Invocarla non basta: la meritocrazia va applicata

di Potito Salatto*

La cronaca del dibattito avviato a Orvieto da Gianni Alemanno è certamente un momento di riflessione che non può non coinvolgere tutto il Pdl. Così come le posizioni «pontiere» espresse dal Sindaco di Roma (che ho sempre ritenuto il più intelligente degli ex colonnelli di An che hanno preferito Berlusconi a Fini) sono uno sforzo che merita attenzione e apprezzamento. Certo, se in questo convegno fossero stati invitati anche gli «irriducibili» finiani doc, il confronto sarebbe stato più vivace e interessante.
Mi permetto però di fare alcune considerazioni che mi sorgono spontanee. Ormai va di moda chiedere agli altri la meritocrazia, la democrazia interna, i congressi eccetera. Mi domando, altresì, perché poi i richiedenti non siano consequenziali con se stessi. Nella fattispecie la Giunta Alemanno è frutto di meritocrazia? Le liste del Lazio (e non solo) sono frutto di meritocrazia o piuttosto di parentopolicrazia? Le decisioni amministrative sono conseguenza di una complessiva riflessione all’interno di un partito, ammesso che questo esista a Roma e nel Lazio? Le nomine nelle aziende rispondono a rigidi criteri di specifica professionalità? Quando si chiede di svolgere i congressi, si hanno chiare le idee sulle modalità degli stessi? Quale ruolo viene svolto dai quadri periferici locali (per esempio i Municipi), veri protagonisti della ricerca del consenso sul territorio? È vero che Berlusconi ha una capacità mediatica indiscussa, ma siamo sicuri che i voti a lui attribuiti non siano anche la risultante dell’impegno dei militanti del Pdl (ex Fi ed ex An)?
Coinvolgere significa discutere, mediare posizioni dialetticamente contrapposte. La regola invece che prevale sui territori (non solo romani e laziali) è quella «o con me o contro di me» con conseguente emarginazione dei mancati «yes man» tanto vituperati. Si persegue la linea del «men simm e chiù bell apparimm» (che significa «meno siamo e più belli sembriamo», per dirla in napoletano con il collega eurodeputato Rivellini). Il Pdl di Roma e del Lazio non è solo quello di Alemanno e della Polverini, come qualche organo di stampa ha intitolato. È come dire che la Chiesa è solo quella del Santo Padre o della Curia. No, la Chiesa è quella dei fedeli che quotidianamente affrontano i problemi della vita con fede, speranza e carità.
Che senso ha vituperare le ipotetiche correnti se poi qualcuno, autorevole come la Polverini, immagina di presentare liste autonome dal Pdl?
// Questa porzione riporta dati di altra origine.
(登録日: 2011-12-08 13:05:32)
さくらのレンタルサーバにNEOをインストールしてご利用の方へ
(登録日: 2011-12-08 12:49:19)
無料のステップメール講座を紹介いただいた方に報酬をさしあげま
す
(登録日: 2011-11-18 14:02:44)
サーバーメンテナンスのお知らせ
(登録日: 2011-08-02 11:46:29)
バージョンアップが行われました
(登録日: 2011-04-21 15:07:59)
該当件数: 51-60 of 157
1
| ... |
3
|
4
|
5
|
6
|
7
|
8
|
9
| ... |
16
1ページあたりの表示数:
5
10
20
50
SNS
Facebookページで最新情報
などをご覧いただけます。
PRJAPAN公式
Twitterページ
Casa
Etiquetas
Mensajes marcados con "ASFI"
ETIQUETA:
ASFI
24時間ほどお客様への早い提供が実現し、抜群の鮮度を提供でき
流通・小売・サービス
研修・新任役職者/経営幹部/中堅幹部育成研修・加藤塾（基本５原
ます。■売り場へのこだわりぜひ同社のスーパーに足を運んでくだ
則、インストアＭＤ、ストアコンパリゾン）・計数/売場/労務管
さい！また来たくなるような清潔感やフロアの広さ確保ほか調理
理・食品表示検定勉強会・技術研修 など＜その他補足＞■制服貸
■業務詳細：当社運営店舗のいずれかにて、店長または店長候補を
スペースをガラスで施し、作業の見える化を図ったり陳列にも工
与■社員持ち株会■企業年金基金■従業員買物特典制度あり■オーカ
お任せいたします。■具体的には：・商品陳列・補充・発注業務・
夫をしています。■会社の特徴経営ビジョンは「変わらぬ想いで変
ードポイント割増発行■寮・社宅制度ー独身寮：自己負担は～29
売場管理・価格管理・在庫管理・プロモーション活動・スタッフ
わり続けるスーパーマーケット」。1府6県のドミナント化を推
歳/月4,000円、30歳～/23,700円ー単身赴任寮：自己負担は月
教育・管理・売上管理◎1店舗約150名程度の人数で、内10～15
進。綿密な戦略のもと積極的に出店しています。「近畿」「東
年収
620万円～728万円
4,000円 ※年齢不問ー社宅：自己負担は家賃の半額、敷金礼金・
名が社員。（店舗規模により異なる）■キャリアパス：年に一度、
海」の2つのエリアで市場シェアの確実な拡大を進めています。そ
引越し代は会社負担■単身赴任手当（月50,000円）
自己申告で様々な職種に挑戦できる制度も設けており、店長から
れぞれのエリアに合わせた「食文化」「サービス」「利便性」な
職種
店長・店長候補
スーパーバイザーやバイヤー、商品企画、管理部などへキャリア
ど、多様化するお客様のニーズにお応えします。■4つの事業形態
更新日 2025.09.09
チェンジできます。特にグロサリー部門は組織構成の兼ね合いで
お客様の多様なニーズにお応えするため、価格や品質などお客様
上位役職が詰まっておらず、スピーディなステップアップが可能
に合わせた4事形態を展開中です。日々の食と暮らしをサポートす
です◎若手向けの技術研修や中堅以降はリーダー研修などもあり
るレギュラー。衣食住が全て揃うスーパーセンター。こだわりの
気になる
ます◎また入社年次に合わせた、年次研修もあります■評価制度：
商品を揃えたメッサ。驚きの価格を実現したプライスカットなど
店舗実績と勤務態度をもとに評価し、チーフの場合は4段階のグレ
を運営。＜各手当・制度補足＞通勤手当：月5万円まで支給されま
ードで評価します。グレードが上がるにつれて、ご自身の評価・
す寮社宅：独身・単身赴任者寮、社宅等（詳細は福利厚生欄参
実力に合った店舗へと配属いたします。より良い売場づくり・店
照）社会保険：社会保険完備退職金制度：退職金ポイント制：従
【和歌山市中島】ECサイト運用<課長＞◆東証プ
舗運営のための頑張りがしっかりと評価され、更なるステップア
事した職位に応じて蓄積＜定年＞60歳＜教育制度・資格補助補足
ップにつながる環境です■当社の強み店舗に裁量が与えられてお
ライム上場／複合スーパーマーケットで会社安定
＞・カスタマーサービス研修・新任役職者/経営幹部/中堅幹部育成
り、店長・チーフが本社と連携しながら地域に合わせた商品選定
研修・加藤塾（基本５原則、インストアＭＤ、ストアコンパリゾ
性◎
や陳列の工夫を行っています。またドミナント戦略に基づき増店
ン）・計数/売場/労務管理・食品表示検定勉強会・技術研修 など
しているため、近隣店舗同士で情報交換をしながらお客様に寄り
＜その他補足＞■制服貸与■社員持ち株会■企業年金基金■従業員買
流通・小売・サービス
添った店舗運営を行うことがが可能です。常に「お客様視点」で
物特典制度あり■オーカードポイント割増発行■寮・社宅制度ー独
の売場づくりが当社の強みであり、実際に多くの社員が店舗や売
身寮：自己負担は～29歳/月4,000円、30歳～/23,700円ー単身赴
Quando Alemanno parla di squadra nazionale con Berlusconi prima, e dopo senza di lui, significa forse che a livello romano e laziale, in piccolo, la squadra è quella di Alemanno, Rampelli e Sammarco, che fino a oggi ha gestito tutto e il contrario di tutto?
Lo spontaneismo dei circoli di Generazione Italia dimostra che ci sono migliaia di giovani che vogliono impegnarsi in politica, peraltro fuori dal potere locale. Tentare di emarginare, ammesso che si riesca, questa linfa vitale per le sorti del Pdl è un incalcolabile errore politico che prima o poi darebbe risultati disastrosi. È vero, tutti noi auspichiamo l’unità del partito attraverso un chiarimento definitivo tra Berlusconi e Fini, ma questo non basta se ai livelli locali ognuno tenta di trovare un suo spazio come fanno i bambini con i genitori separati. La politica, quella vera, ha bisogno di uomini maturi, consapevoli delle proprie responsabilità e non solo di quelle altrui.
Ad Alemanno, al quale voglio bene come lui dice di volerne a Fini, dico: forza Gianni, fai anche tu un passo avanti dimostrando apertura e capacità di coinvolgimento. Il Sindaco di Roma non può limitarsi a essere prigioniero di una sua corrente o di suoi presunti fedelissimi. La politica, quella vera, specialmente quando si rappresentano momenti istituzionali importanti, richiede la più ampia apertura mentale possibile per essere, non solo per il titolo che si ricopre, un vero leader.